Characterisation of antithrombin-dependent anticoagulants through clot waveform analysis to potentially distinguish them from antithrombin-independent inhibitors targeting activated coagulation factors

Aims While antithrombin (AT)-independent inhibitors targeting thrombin or activated factor X have been assessed through clot waveform (CWA), there are no reports on assessment with respect to AT-dependent anticoagulants. The present study aims to characterise AT-dependent anticoagulants through CWA to distinguish them from AT-independent inhibitors. Methods CWA was applied to the activated partial thromboplastin time (APTT) assay of plasma samples spiked with each of AT-dependent drugs (unfractionated heparin, enoxaparin and fondaparinux) and AT-independent drugs (rivaroxaban, apixaban, edoxaban, dabigatran, argatroban, hirudin and bivalirudin), which was performed using the CS-5100 or CN-6000 (Sysmex). The APTT-CWA data were automatically gained by the analyser program.
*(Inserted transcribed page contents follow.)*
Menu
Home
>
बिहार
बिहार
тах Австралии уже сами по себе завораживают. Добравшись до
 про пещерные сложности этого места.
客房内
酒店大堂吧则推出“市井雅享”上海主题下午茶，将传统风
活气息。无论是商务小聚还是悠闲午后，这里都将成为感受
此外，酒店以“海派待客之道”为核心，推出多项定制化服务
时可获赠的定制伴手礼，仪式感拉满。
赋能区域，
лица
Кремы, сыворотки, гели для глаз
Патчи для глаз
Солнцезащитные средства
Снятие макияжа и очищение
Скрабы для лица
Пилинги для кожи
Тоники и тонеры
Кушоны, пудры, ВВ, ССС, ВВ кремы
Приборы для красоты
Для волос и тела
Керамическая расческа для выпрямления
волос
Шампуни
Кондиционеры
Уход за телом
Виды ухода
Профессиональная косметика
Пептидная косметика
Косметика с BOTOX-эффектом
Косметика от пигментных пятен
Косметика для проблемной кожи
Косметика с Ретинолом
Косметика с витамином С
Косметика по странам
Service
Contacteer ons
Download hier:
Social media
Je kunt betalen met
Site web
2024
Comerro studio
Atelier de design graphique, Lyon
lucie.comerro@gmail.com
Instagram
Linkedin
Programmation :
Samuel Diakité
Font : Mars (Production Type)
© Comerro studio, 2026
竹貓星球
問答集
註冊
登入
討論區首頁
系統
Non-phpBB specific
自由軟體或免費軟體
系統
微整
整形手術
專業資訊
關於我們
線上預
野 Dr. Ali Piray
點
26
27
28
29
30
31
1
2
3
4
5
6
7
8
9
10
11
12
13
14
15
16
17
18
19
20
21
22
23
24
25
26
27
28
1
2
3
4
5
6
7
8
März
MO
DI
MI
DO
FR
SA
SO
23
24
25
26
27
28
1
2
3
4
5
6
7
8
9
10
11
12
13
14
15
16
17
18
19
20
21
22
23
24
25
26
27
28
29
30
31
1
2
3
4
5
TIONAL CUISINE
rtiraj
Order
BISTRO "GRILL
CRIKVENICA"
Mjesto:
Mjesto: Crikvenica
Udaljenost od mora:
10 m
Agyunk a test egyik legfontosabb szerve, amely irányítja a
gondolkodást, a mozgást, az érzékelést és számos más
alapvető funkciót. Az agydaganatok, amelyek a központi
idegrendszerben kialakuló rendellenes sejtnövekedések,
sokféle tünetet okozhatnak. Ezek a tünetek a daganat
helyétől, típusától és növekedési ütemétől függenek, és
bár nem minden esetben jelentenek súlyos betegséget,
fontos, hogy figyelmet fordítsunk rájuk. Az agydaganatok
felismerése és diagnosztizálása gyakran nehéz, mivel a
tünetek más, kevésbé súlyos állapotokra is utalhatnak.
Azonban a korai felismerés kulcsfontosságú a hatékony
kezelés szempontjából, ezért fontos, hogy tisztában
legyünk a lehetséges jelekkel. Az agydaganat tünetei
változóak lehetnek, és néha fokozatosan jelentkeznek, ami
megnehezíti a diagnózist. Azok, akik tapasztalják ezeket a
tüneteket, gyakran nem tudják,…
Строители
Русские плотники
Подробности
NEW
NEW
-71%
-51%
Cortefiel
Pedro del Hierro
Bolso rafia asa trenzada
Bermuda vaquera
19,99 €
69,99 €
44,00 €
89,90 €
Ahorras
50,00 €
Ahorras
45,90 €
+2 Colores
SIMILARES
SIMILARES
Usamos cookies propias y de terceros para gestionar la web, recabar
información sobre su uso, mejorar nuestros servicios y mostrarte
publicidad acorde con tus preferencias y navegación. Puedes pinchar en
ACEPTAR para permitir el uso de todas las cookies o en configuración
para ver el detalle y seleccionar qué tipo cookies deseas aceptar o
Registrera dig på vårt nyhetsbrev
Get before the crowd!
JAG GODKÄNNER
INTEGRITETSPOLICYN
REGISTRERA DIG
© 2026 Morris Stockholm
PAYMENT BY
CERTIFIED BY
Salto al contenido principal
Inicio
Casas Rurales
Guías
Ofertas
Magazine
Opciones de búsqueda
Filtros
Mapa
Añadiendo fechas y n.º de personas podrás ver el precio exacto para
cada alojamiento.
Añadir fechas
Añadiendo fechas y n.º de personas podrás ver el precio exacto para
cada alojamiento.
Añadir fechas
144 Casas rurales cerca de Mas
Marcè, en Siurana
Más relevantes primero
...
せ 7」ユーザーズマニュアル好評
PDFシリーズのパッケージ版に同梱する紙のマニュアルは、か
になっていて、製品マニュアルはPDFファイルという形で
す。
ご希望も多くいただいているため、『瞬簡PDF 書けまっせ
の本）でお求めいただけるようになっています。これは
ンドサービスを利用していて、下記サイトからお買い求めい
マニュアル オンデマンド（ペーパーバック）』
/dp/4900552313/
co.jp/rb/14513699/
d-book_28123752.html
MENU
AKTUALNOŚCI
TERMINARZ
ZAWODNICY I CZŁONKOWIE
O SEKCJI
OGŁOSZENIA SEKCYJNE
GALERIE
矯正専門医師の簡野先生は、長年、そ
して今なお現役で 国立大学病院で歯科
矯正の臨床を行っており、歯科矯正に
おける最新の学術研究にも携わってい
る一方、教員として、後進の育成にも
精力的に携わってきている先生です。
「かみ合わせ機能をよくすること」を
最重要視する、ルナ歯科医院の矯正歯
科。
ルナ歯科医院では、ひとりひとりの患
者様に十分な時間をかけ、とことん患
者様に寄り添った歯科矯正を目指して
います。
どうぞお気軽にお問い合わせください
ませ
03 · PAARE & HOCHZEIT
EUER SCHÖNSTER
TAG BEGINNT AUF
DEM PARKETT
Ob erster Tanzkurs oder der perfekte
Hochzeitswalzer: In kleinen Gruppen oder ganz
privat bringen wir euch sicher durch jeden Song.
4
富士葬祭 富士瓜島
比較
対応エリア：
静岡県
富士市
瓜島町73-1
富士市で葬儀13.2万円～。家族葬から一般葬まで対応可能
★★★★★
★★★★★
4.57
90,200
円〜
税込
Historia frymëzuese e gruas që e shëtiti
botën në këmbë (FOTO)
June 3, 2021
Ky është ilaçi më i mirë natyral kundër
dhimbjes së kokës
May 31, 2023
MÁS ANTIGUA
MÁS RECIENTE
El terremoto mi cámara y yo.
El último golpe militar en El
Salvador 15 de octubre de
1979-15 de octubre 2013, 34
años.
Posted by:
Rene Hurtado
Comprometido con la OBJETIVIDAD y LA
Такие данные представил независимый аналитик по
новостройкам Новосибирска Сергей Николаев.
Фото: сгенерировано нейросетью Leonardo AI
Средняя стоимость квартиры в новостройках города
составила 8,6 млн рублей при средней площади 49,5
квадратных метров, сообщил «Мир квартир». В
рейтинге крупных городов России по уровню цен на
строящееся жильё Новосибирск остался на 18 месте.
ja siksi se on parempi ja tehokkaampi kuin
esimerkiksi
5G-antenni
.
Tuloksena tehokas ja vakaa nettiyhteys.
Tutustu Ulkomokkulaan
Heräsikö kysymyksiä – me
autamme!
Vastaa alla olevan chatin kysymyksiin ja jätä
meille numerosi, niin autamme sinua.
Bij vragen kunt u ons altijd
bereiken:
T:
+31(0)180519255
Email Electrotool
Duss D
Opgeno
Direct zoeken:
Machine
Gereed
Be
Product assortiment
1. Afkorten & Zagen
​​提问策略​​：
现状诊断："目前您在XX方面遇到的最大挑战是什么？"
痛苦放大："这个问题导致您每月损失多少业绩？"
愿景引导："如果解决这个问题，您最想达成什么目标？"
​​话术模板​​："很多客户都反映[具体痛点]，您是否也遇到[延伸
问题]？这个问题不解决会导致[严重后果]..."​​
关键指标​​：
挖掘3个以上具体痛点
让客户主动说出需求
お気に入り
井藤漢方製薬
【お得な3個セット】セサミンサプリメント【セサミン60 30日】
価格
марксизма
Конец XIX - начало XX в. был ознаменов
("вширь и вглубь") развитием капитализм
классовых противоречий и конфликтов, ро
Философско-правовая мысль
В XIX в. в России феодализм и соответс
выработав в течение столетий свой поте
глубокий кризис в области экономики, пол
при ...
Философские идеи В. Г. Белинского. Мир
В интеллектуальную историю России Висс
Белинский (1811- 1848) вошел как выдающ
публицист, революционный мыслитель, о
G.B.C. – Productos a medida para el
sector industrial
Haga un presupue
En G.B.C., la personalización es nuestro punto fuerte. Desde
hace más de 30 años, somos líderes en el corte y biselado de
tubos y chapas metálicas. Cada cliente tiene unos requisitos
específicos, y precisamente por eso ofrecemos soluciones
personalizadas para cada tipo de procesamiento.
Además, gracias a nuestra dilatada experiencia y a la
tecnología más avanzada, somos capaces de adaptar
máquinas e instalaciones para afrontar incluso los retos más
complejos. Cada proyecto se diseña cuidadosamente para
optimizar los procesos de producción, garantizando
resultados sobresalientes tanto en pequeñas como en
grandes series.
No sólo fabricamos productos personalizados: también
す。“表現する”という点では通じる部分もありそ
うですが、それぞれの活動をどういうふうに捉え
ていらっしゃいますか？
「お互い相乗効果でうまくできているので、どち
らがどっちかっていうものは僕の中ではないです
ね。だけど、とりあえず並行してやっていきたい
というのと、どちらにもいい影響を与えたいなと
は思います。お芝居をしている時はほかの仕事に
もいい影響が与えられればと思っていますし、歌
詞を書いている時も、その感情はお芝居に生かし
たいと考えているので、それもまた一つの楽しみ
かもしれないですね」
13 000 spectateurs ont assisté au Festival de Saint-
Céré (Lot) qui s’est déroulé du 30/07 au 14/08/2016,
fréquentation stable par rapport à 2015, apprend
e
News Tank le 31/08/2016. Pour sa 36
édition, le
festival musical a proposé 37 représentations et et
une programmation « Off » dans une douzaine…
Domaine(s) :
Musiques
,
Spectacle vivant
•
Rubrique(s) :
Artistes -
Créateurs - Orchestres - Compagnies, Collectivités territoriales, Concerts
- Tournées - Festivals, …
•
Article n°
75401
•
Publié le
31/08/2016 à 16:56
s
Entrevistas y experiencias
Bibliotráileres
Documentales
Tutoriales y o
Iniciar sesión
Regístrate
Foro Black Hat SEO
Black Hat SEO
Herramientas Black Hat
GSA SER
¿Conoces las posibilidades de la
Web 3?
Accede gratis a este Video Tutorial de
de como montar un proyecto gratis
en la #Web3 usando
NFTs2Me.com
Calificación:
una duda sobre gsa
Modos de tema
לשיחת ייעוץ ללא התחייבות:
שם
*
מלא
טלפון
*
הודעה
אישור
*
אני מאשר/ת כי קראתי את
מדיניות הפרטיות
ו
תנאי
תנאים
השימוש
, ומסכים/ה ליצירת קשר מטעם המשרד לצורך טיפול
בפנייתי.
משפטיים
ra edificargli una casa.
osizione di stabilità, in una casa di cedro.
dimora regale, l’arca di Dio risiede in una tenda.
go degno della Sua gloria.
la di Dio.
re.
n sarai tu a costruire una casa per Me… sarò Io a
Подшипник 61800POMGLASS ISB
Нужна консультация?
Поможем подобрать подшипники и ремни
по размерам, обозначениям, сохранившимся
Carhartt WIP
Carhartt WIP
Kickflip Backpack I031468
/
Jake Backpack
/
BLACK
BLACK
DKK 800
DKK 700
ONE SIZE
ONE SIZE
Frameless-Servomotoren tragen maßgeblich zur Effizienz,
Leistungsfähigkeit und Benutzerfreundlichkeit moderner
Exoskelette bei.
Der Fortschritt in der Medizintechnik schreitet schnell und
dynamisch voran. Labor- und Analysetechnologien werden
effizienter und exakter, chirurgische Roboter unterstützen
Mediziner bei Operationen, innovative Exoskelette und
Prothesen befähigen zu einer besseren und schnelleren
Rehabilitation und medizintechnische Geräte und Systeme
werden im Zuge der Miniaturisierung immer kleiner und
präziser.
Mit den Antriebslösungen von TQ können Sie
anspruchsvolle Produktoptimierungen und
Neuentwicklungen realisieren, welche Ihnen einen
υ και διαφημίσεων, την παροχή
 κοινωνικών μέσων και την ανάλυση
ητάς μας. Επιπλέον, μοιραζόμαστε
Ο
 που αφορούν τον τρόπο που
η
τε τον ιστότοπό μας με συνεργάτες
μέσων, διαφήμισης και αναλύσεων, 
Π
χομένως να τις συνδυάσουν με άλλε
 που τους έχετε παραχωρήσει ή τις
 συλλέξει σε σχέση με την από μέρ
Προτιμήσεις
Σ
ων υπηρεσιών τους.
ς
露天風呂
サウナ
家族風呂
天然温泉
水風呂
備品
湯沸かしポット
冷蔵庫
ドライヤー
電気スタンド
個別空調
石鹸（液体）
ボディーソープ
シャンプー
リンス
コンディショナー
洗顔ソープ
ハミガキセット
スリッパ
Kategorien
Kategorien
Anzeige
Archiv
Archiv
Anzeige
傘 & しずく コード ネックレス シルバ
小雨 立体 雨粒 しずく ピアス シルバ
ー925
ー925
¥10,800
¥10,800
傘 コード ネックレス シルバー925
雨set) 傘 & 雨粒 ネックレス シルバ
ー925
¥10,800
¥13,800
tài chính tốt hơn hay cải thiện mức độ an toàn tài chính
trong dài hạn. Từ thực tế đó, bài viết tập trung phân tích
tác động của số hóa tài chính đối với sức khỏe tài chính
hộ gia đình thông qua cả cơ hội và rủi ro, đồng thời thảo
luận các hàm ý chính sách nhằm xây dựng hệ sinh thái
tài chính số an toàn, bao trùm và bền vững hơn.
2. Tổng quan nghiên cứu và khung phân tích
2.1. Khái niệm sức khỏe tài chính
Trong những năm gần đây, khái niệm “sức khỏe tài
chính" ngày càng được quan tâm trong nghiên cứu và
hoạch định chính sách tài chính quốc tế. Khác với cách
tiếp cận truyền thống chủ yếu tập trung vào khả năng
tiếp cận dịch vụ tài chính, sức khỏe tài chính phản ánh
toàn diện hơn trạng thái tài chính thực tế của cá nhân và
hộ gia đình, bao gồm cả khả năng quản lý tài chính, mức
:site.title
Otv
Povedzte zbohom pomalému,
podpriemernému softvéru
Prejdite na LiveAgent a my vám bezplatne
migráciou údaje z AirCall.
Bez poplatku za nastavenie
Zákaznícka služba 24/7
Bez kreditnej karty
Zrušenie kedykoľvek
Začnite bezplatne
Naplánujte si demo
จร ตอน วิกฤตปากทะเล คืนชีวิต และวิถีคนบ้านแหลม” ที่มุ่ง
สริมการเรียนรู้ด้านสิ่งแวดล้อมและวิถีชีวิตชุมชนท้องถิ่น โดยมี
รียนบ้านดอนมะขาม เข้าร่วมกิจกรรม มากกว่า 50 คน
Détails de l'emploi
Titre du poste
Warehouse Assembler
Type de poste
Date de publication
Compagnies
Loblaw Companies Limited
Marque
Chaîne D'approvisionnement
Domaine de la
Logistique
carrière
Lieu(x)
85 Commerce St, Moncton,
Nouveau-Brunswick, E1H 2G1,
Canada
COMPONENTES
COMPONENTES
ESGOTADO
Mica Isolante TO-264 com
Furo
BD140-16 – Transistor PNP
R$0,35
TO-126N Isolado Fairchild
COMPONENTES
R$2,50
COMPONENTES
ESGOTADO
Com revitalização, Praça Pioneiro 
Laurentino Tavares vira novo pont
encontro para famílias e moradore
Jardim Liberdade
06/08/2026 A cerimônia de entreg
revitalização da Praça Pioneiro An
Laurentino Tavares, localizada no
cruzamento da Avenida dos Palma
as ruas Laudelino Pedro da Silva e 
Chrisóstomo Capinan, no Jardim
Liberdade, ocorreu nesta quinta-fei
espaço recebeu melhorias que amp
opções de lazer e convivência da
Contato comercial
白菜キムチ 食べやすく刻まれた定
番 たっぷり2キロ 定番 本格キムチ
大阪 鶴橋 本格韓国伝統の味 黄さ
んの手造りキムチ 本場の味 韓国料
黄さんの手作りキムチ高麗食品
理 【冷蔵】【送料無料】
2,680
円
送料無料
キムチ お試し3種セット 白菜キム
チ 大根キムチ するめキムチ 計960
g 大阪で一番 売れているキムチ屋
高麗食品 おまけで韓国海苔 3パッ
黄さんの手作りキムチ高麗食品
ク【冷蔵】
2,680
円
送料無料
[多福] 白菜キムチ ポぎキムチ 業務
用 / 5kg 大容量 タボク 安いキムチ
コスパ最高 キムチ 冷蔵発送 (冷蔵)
The positive mode of clotting reaction curves was defined as the direction towards fibrin generation. Results Regarding dose-response curves in AT-dependent anticoagulants, the maximum positive values of the first and secondary derivatives (Max1 and Max p 2, respectively) and the maximum negative values of the secondary derivative (Max n 2) seemed to drop to zero without making an asymptotic line, consistent with the irreversibility. Such a feature was observed also in hirudin, as reported previously. Notably, the symmetric property of Max1 peaks in the waveforms was distorted dose dependently in AT independent but not AT-dependent drugs. A plot of Max p 2 logarithm versus Max n 2 logarithm was linear. The slope was about 1 in AT-dependent drugs while that was more than 1 in AT-independent drugs. These features made it possible to distinguish AT-dependent and AT-independent drugs. Conclusions The results aid in further understanding of the pharmacological aspects of anticoagulation and in screening of candidates for novel anticoagulants.